GOAL OF THE EXERCISE - Check every line of the entries below for the word "menawarkan", and copy the ones that have it.

Stored entries
---------------

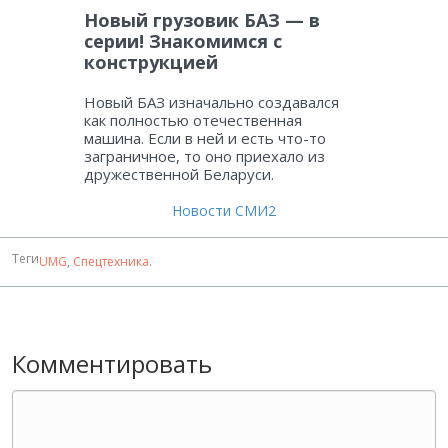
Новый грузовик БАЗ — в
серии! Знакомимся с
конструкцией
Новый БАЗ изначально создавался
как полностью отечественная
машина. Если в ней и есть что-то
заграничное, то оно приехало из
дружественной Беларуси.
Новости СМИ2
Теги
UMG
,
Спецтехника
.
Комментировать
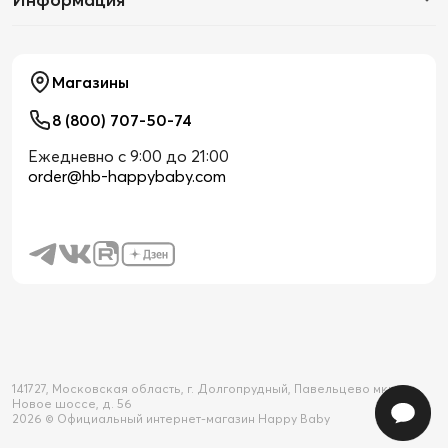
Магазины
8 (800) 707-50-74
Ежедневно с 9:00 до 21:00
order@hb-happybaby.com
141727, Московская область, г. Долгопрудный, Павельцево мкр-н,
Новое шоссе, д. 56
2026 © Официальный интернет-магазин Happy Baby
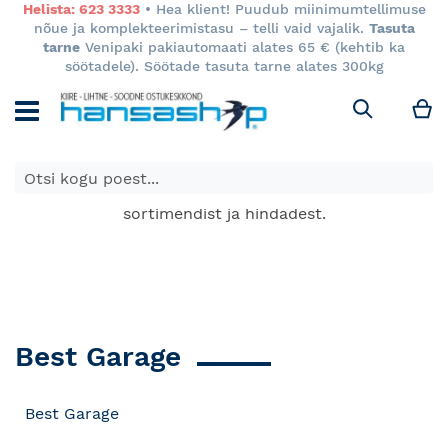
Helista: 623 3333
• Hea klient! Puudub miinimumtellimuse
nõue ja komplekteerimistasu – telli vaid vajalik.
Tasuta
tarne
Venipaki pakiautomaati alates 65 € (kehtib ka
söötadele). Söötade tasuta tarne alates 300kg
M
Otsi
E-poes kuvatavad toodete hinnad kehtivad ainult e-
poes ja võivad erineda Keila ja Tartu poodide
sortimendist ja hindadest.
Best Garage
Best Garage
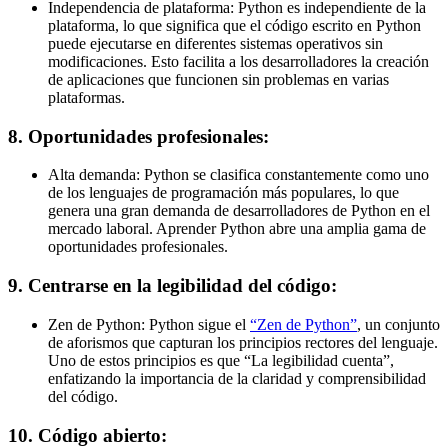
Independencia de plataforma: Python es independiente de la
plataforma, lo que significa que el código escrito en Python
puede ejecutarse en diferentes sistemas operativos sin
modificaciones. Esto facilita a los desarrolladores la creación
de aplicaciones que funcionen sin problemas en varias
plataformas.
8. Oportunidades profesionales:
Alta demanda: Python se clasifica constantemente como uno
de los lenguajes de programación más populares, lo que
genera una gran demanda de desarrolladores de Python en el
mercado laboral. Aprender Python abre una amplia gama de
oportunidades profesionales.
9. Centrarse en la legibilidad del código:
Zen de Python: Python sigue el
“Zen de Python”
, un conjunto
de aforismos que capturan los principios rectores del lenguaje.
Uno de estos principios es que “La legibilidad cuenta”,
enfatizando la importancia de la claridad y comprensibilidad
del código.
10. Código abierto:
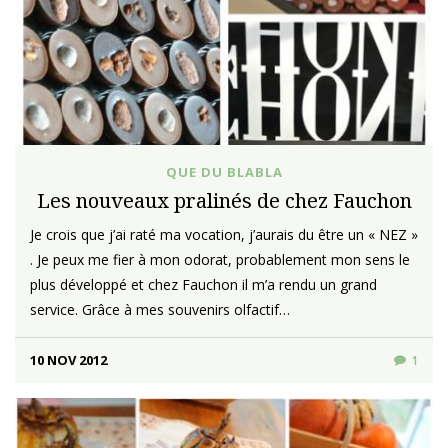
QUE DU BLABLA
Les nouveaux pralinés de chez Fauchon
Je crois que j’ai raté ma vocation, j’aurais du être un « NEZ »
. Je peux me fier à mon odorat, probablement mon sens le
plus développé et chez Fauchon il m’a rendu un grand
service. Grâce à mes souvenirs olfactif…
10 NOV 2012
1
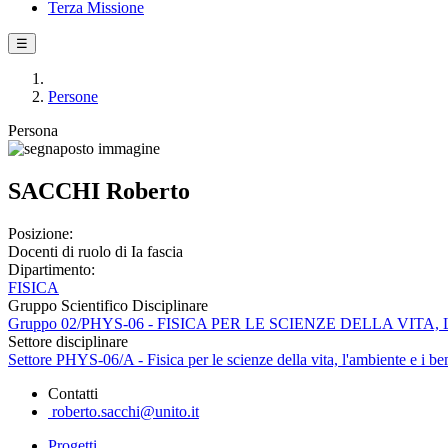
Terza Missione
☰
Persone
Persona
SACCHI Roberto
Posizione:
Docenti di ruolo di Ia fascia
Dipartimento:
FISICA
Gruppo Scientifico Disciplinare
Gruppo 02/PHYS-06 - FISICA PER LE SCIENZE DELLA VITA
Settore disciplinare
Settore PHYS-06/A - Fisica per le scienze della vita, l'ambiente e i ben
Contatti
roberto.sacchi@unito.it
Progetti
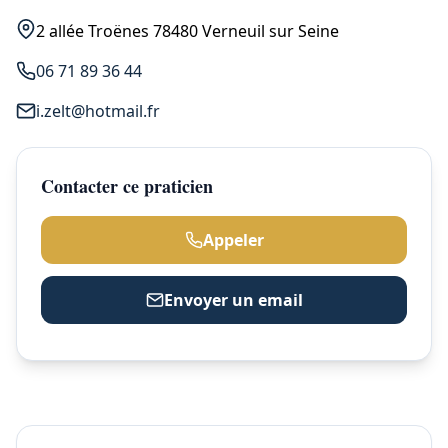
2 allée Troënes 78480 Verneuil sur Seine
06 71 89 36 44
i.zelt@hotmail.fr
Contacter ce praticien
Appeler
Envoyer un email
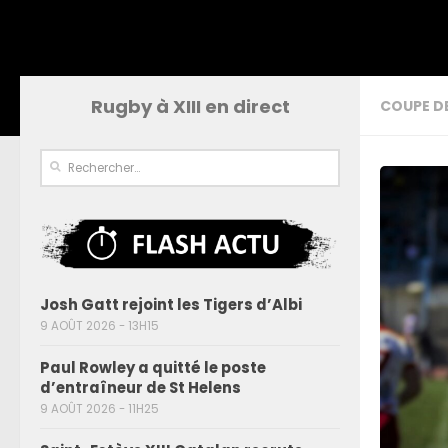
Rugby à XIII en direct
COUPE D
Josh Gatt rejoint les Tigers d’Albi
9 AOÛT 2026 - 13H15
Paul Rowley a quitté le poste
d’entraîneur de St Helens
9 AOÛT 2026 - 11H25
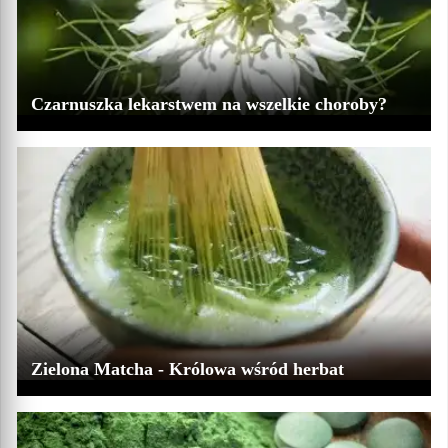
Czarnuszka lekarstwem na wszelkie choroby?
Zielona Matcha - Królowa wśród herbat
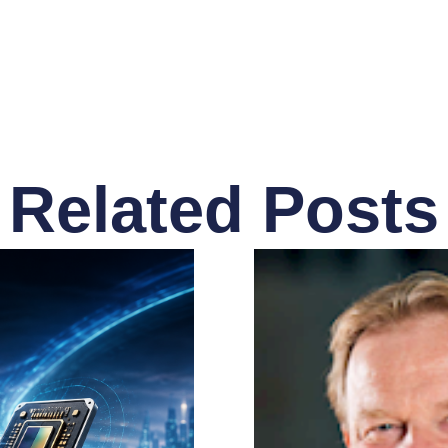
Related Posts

---------------

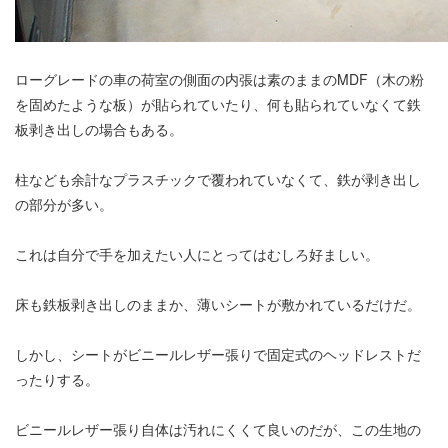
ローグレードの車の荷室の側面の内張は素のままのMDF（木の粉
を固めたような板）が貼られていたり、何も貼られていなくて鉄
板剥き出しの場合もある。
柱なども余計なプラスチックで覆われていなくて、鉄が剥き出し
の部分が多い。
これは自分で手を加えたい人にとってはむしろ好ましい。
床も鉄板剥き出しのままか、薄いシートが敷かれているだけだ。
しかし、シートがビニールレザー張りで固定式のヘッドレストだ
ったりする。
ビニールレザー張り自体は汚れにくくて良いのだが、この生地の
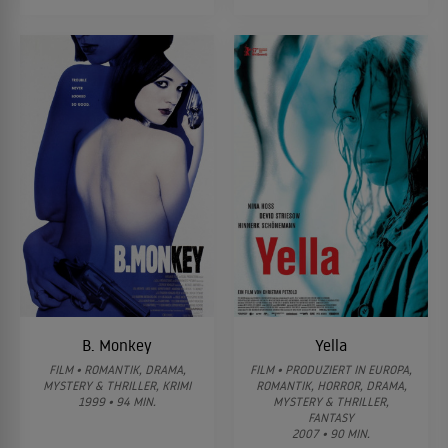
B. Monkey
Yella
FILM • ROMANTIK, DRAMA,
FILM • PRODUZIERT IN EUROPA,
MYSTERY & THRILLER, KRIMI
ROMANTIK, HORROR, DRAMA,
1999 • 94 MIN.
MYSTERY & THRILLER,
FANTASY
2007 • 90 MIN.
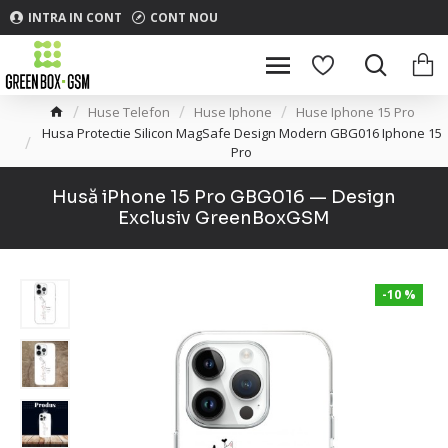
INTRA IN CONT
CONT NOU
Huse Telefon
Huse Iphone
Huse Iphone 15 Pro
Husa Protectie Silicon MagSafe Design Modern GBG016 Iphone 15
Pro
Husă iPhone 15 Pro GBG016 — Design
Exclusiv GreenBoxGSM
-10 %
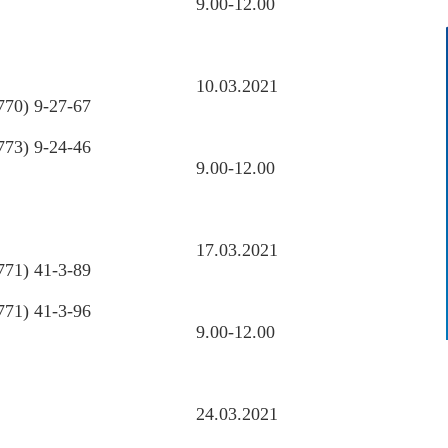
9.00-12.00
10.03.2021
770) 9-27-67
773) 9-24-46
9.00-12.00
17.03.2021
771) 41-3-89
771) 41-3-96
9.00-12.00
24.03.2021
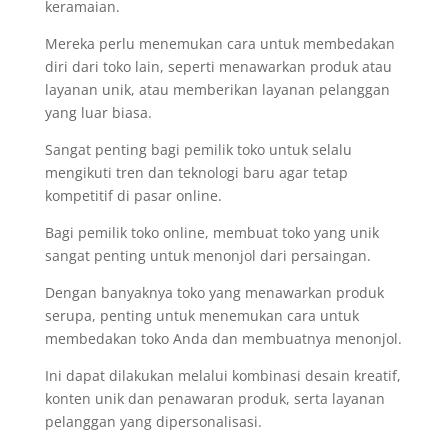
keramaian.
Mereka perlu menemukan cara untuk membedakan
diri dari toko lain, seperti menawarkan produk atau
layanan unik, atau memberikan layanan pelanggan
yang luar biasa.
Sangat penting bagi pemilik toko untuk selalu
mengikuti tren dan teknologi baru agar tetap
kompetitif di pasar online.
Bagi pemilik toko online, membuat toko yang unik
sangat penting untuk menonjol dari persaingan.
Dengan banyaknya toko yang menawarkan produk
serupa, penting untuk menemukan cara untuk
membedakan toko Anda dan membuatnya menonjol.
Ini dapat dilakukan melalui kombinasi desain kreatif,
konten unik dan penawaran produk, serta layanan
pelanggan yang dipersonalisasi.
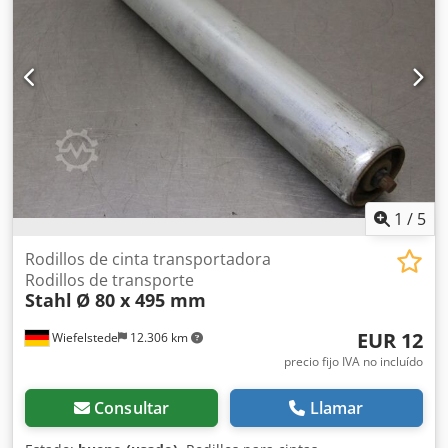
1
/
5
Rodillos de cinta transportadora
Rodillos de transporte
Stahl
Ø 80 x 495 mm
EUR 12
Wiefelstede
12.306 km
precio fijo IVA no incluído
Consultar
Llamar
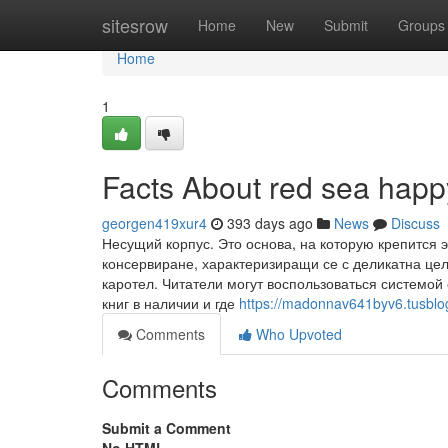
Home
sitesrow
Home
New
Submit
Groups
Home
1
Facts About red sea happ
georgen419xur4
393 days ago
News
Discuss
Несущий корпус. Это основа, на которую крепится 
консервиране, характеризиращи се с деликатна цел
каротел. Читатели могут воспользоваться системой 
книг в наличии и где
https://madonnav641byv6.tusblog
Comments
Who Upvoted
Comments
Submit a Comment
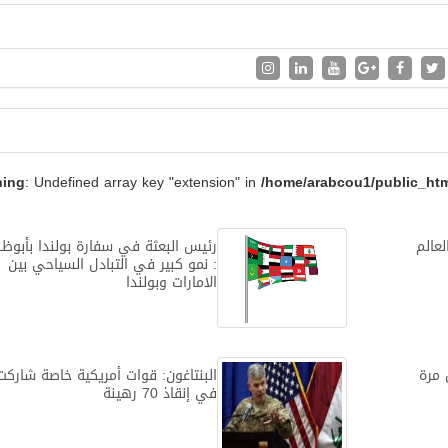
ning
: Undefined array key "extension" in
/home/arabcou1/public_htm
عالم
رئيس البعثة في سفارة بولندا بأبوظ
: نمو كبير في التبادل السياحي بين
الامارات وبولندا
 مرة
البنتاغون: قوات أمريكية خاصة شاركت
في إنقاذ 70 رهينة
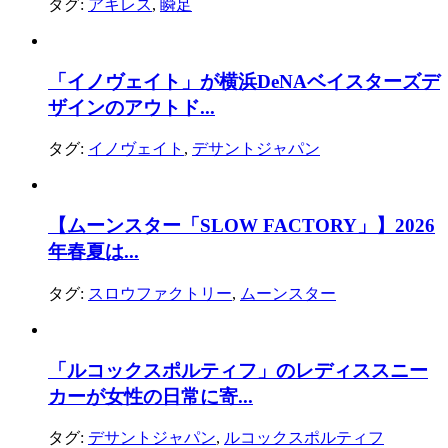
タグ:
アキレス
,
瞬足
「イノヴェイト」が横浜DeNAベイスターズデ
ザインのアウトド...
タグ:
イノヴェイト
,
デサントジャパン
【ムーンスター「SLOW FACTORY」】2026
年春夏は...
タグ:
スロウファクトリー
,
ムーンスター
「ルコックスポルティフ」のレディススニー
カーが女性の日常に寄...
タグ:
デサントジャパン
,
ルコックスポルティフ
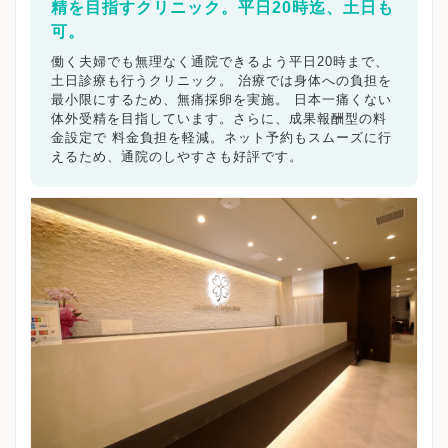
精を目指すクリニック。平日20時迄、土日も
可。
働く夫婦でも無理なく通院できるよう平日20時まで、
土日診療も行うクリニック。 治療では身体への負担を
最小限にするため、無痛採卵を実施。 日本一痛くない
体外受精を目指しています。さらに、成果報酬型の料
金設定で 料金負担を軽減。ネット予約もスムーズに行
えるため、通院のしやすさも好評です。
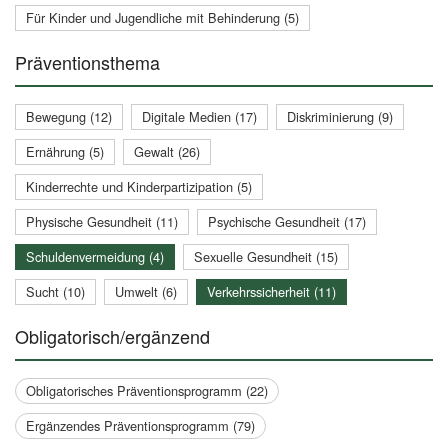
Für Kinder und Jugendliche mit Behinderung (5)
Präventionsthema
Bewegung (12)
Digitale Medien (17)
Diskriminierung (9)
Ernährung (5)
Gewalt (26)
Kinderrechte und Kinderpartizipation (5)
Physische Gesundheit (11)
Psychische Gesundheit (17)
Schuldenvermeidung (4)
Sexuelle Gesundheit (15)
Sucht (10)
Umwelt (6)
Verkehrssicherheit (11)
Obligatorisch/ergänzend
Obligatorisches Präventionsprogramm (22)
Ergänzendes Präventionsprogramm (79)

---------------

RESPONSE FOR THIS EXERCISE -
diri dari toko lain, seperti menawarkan produk atau
Dengan banyaknya toko yang menawarkan produk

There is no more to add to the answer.